• _Stored data entries_
..........
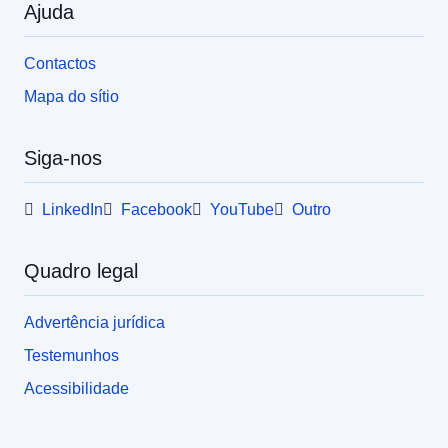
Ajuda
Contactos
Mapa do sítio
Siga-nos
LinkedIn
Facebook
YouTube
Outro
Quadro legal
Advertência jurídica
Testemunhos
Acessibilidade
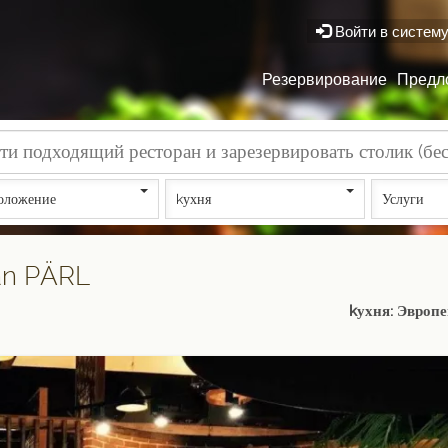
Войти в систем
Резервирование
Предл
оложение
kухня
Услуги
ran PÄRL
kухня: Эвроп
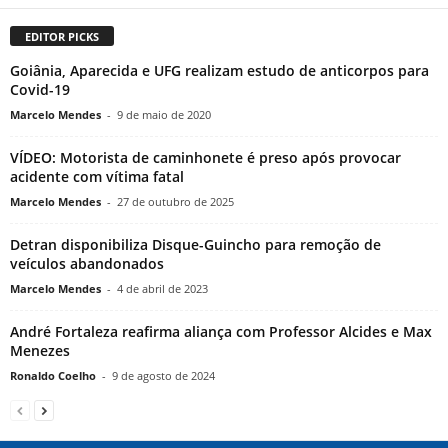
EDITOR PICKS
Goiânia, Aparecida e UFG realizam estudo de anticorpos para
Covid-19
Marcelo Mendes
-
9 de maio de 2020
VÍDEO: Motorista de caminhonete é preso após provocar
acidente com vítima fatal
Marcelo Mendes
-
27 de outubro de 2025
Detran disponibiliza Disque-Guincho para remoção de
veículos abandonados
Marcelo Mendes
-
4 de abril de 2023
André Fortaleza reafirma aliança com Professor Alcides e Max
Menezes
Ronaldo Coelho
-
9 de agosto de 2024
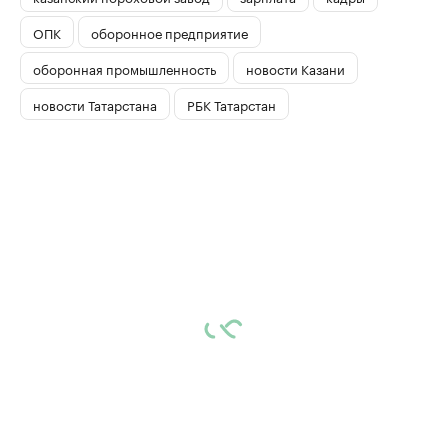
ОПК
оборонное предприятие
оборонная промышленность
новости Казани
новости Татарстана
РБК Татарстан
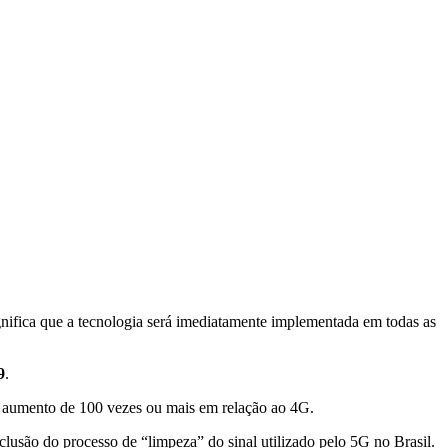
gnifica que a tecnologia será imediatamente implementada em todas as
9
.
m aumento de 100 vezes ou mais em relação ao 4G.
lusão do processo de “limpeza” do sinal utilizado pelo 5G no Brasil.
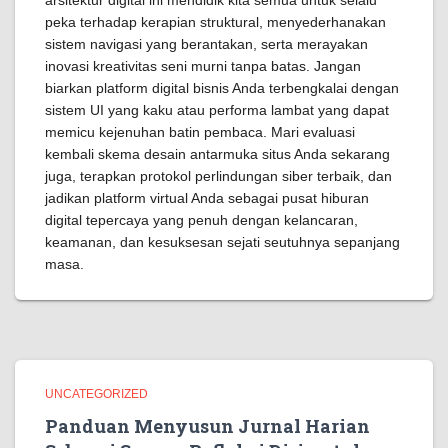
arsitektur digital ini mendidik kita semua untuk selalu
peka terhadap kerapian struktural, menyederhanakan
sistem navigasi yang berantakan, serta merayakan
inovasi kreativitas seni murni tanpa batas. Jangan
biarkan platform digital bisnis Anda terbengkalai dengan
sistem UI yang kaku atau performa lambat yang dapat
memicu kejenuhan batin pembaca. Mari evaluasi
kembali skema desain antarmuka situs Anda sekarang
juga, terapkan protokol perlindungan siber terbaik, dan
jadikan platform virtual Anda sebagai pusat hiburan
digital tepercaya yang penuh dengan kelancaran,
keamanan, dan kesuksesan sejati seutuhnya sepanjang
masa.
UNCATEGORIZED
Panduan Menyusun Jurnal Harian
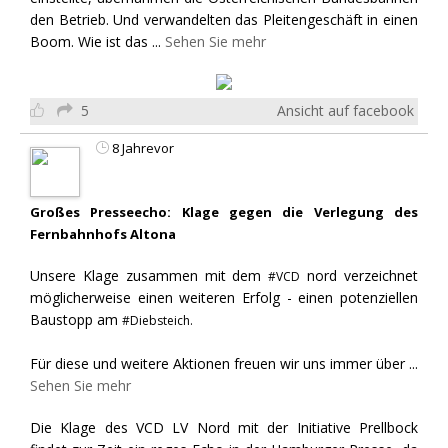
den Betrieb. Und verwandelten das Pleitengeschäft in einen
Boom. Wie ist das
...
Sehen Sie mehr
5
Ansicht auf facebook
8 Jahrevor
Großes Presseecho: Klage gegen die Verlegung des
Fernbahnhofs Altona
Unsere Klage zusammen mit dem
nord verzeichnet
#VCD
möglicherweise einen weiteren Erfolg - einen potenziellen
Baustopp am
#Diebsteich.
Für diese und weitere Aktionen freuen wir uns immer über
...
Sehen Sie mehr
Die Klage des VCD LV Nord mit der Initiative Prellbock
..........
• _WORK TASK_
Pictures don't belong in the copy. Retype exactly the lines from the one with "inovasi kreativitas seni" through the last line of the records.

• _EXERCISE RESULT_
inovasi kreativitas seni murni tanpa batas. Jangan
biarkan platform digital bisnis Anda terbengkalai dengan
sistem UI yang kaku atau performa lambat yang dapat
memicu kejenuhan batin pembaca. Mari evaluasi
kembali skema desain antarmuka situs Anda sekarang
juga, terapkan protokol perlindungan siber terbaik, dan
jadikan platform virtual Anda sebagai pusat hiburan
digital tepercaya yang penuh dengan kelancaran,
keamanan, dan kesuksesan sejati seutuhnya sepanjang
masa.
UNCATEGORIZED
Panduan Menyusun Jurnal Harian
den Betrieb. Und verwandelten das Pleitengeschäft in einen
Boom. Wie ist das
...
Sehen Sie mehr
5
Ansicht auf facebook
8 Jahrevor
Großes Presseecho: Klage gegen die Verlegung des
Fernbahnhofs Altona
Unsere Klage zusammen mit dem
nord verzeichnet
#VCD
möglicherweise einen weiteren Erfolg - einen potenziellen
Baustopp am
#Diebsteich.
Für diese und weitere Aktionen freuen wir uns immer über
...
Sehen Sie mehr
Die Klage des VCD LV Nord mit der Initiative Prellbock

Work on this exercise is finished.